**What is expected**.
The records that follow must be repeated exactly, except for their pictures.

======== Dataset records

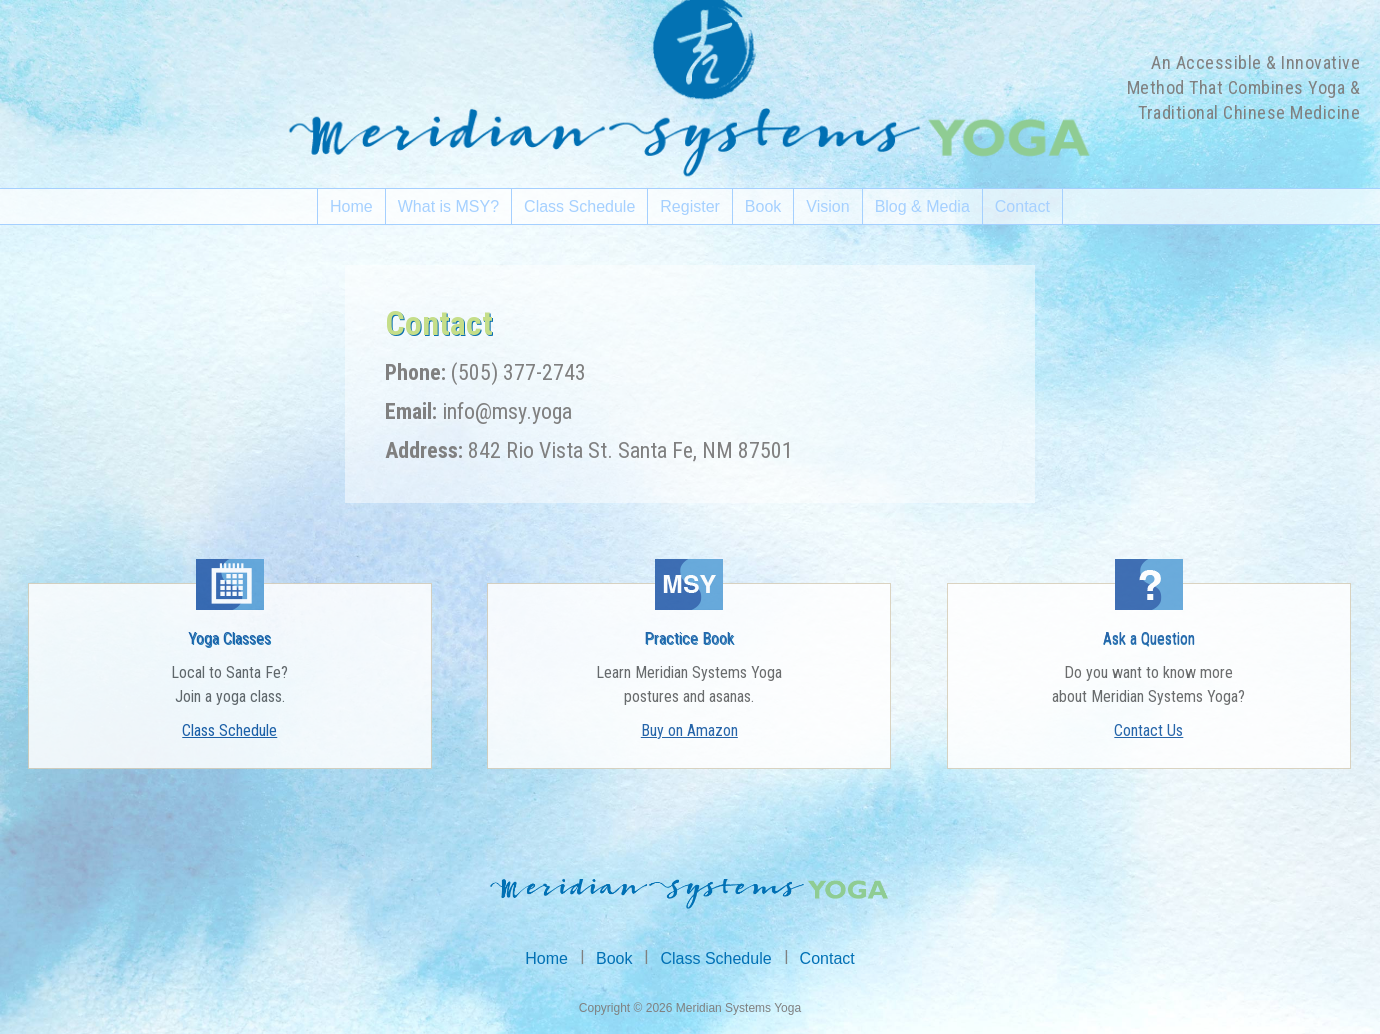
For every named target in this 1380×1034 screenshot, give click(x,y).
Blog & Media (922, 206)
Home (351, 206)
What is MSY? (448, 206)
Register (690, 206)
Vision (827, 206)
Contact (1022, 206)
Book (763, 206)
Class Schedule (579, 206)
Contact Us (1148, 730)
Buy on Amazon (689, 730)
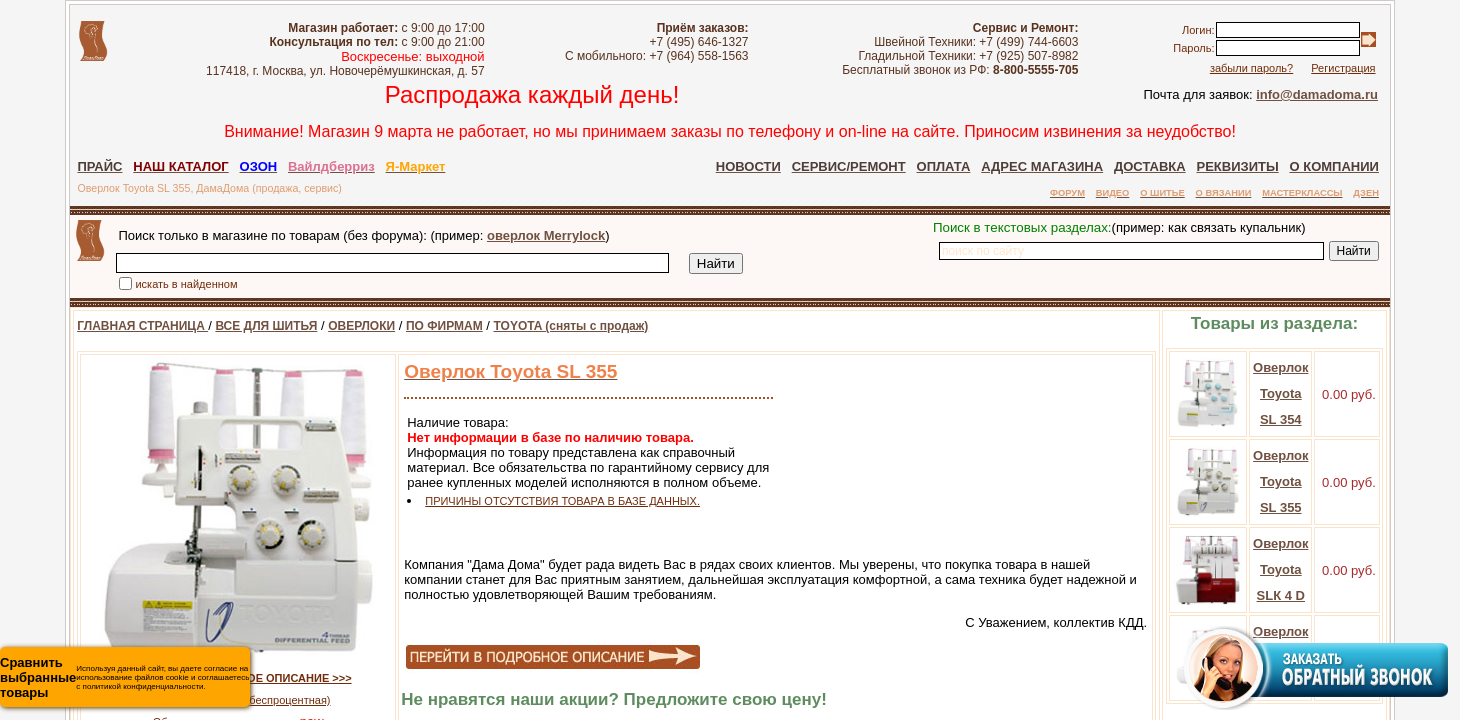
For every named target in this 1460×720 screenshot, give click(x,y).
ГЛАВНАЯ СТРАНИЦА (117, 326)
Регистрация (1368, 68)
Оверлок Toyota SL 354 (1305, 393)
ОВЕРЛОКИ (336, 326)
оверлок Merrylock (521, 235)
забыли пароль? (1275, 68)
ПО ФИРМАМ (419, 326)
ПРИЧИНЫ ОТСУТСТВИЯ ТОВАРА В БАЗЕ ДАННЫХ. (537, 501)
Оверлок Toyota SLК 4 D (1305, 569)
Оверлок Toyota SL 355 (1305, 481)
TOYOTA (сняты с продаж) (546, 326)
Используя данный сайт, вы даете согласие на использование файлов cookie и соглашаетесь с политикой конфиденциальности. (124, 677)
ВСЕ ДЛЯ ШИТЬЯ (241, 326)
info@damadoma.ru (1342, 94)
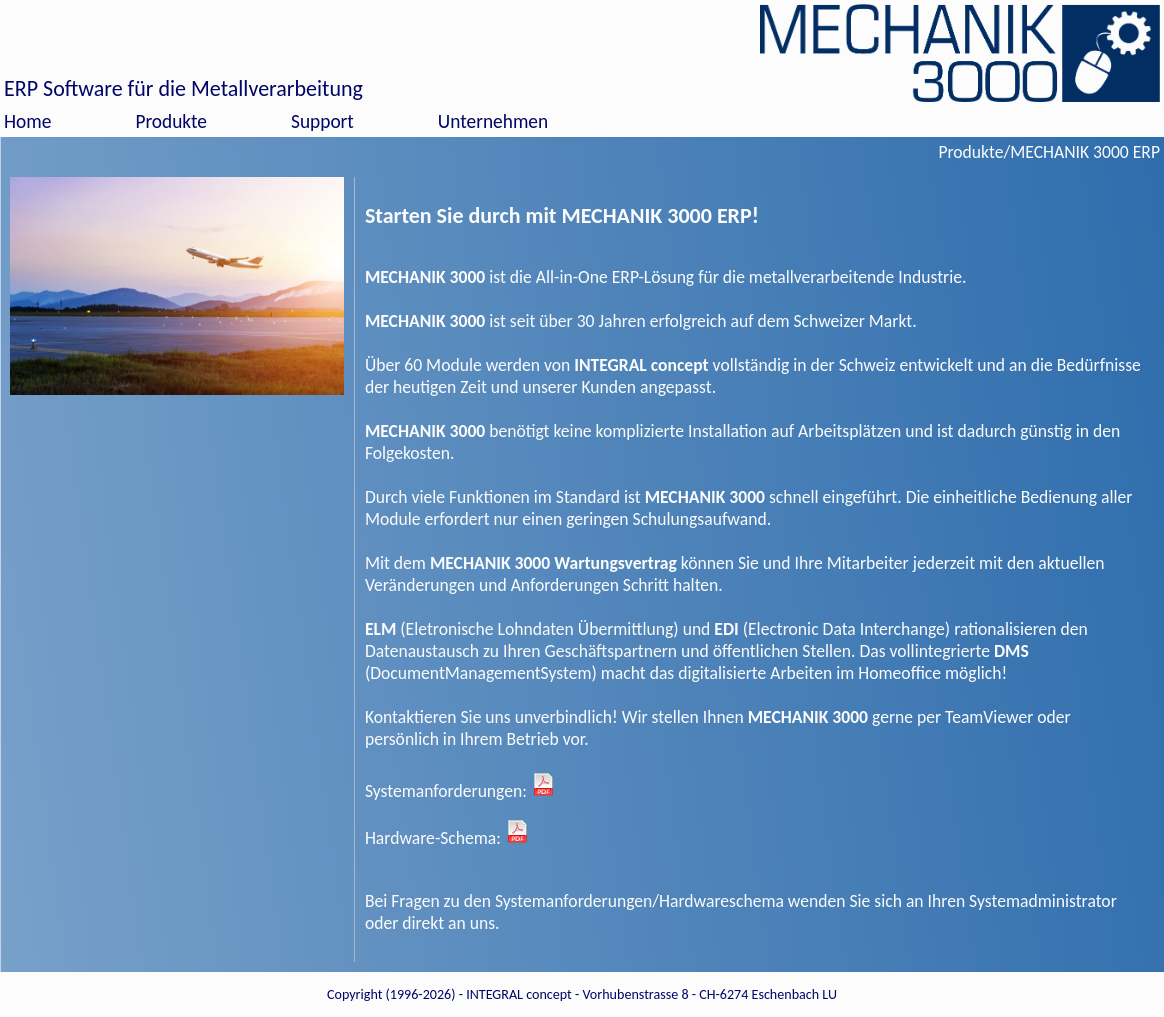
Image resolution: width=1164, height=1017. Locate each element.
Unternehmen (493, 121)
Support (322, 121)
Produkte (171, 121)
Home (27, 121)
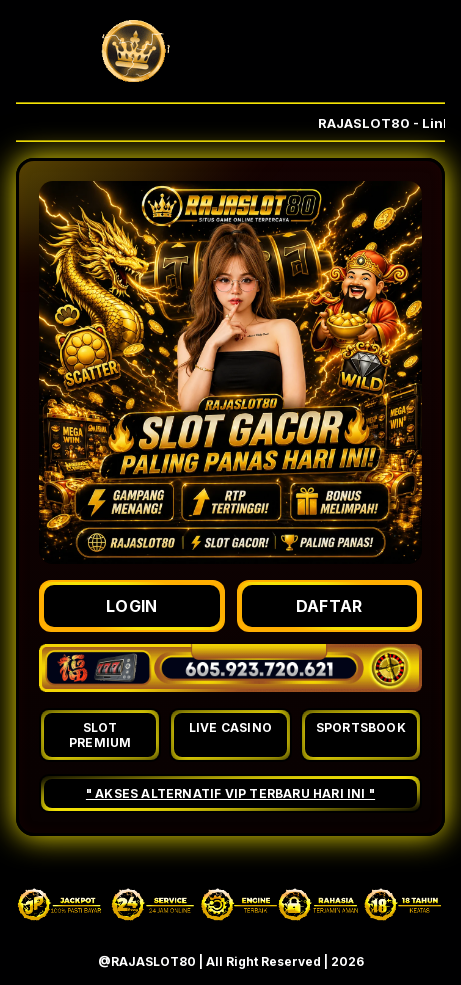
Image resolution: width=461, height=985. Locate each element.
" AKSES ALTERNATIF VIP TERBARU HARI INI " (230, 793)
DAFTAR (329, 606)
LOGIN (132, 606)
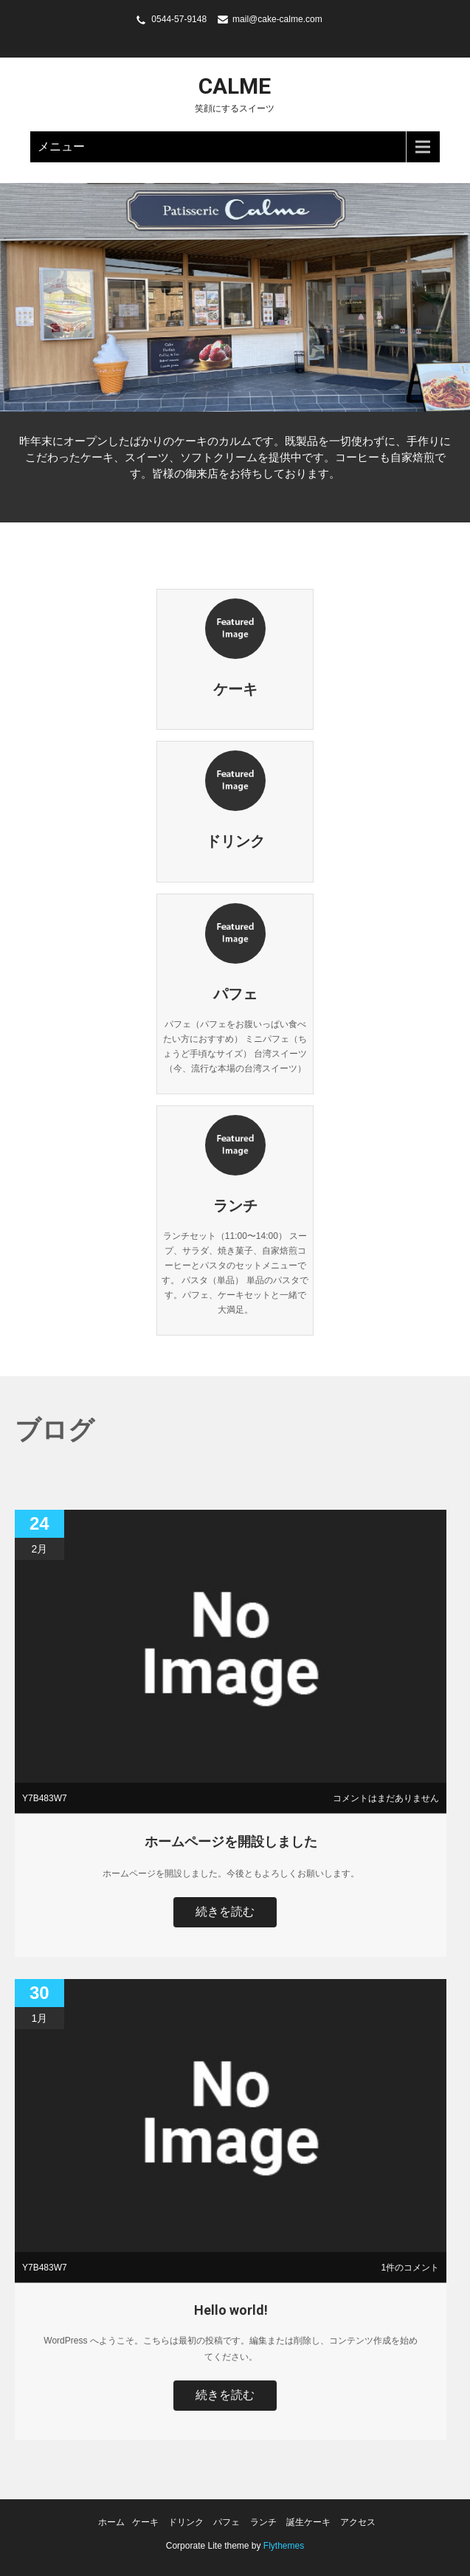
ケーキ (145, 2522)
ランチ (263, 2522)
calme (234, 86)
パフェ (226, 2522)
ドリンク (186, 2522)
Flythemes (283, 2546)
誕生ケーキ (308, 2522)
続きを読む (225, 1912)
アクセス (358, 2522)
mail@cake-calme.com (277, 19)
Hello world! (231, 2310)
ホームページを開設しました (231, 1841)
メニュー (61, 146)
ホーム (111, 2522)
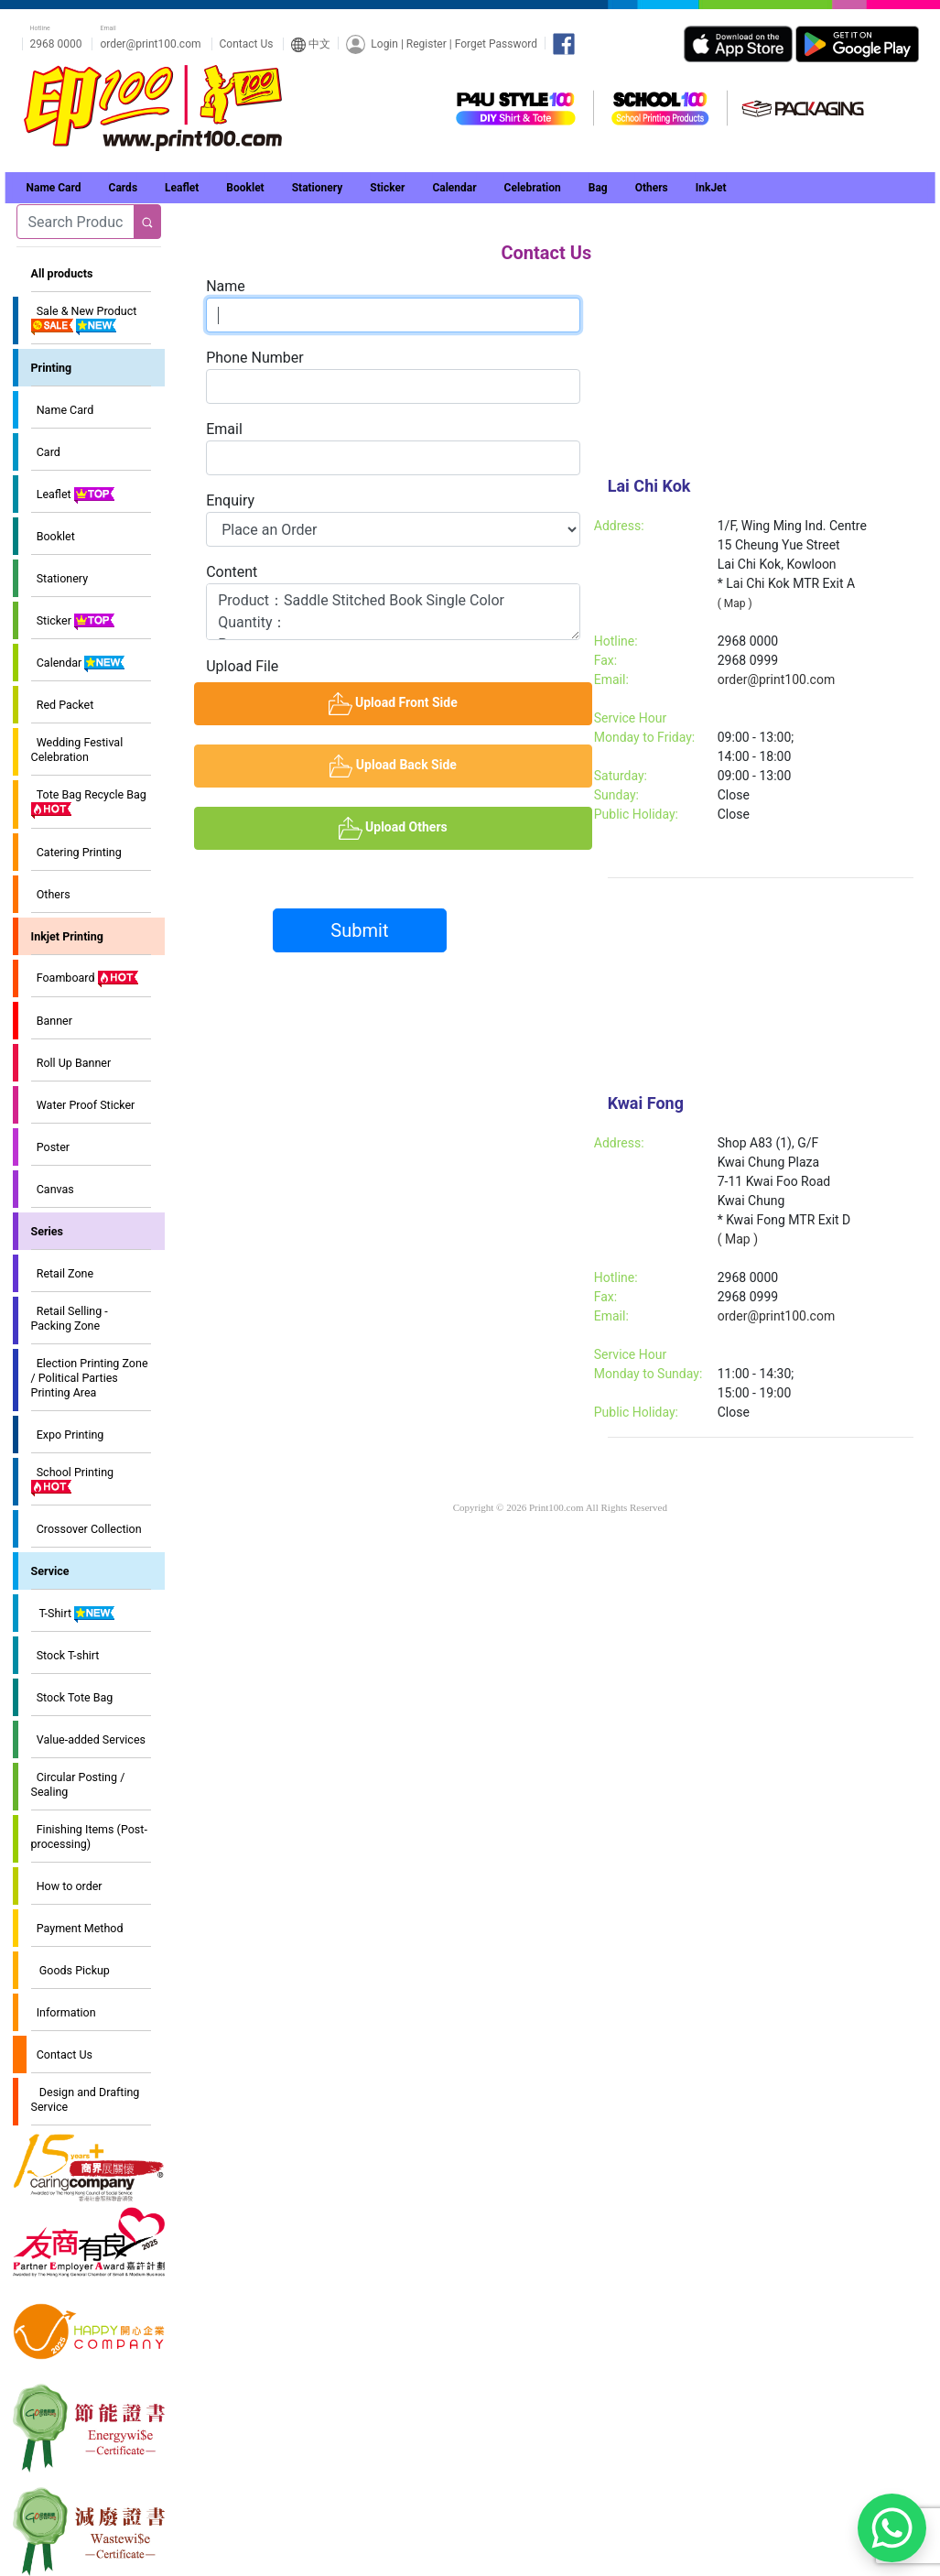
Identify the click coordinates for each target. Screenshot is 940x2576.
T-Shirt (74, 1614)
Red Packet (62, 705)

================

**Expected answer**.
For every named target in this 1380×1034 screenshot, give click(x,y).
Blog & Media (922, 206)
Home (351, 206)
What is MSY? (448, 206)
Register (690, 206)
Vision (827, 206)
Contact (1022, 206)
Book (763, 206)
Class Schedule (579, 206)
Contact Us (1148, 730)
Buy on Amazon (689, 730)
For every named target in this 1460×720 screenshot, give click(x,y).
ГЛАВНАЯ СТРАНИЦА (117, 326)
Регистрация (1368, 68)
Оверлок Toyota SL 354 (1305, 393)
ОВЕРЛОКИ (336, 326)
оверлок Merrylock (521, 235)
забыли пароль? (1275, 68)
ПО ФИРМАМ (419, 326)
ПРИЧИНЫ ОТСУТСТВИЯ ТОВАРА В БАЗЕ ДАННЫХ. (537, 501)
Оверлок Toyota SLК 4 D (1305, 569)
Оверлок Toyota SL 355 (1305, 481)
TOYOTA (сняты с продаж) (546, 326)
Используя данный сайт, вы даете согласие на использование файлов cookie и соглашаетесь с политикой конфиденциальности. (124, 677)
ВСЕ ДЛЯ ШИТЬЯ (241, 326)
info@damadoma.ru (1342, 94)
Image resolution: width=1164, height=1017. Locate each element.
Unternehmen (493, 121)
Support (322, 121)
Produkte (171, 121)
Home (27, 121)
Image resolution: width=461, height=985. Locate each element.
" AKSES ALTERNATIF VIP TERBARU HARI INI " (230, 793)
DAFTAR (329, 606)
LOGIN (132, 606)
ケーキ (145, 2522)
ランチ (263, 2522)
calme (234, 86)
パフェ (226, 2522)
ドリンク (186, 2522)
Flythemes (283, 2546)
誕生ケーキ (308, 2522)
続きを読む (225, 1912)
アクセス (358, 2522)
mail@cake-calme.com (277, 19)
Hello world! (231, 2310)
ホームページを開設しました (231, 1841)
メニュー (61, 146)
ホーム (111, 2522)
Identify the click coordinates for each target. Screenshot is 940x2576.
T-Shirt (74, 1614)
Red Packet (62, 705)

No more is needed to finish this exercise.